Drawing by Judith Wolfe
Patricia Prime

Poems


      GARDEN OF THE HAPPY DEAD

      (Hundertwasser)

      A mysterious gleam of life
      turns on itself in a radiant spiral
      in which each small square
      contains a spiral, a face,
      or a tiny window.

      Some squares are left blank,
      but the brightness of the red,
      purple and white colours
      is vibrant and tells us,
      by means of the surrounding foliage,

      that this is a place where we can rest.
      This garden of gardens
      has the haunting effect
      of a child's view of heaven,
      or a Celtic island where the dead

      are buried under monolithic stones,
      an ancient city sunk to the bottom
      of the ocean, or the reaches of the Styx
      clutching at the spirits of the dead
      as they live on with the stars.

      HARVESTING WHEAT IN THE ALPILLES PLAIN

      (Van Gogh)

      They seem to be what they are harvesting:

      bottoms, breasts and hips cluster
      plumply in the sun, a fuss of shines
      is wrung from the oval of their elbows.
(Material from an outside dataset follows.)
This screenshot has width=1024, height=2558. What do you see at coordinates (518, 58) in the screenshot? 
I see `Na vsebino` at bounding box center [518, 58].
      The brush plucks them from the wheat.

      Such roundness, such a round harvest
      of circles, such a work of pure lines.
      Flesh and shadow mesh into each other.

      But not this one, this yellow-hatted man:

      his clothes are a cloud gathering the weather,
      his eyes alert, his hands tight-fisted,
      his ears fixed listening to the crows.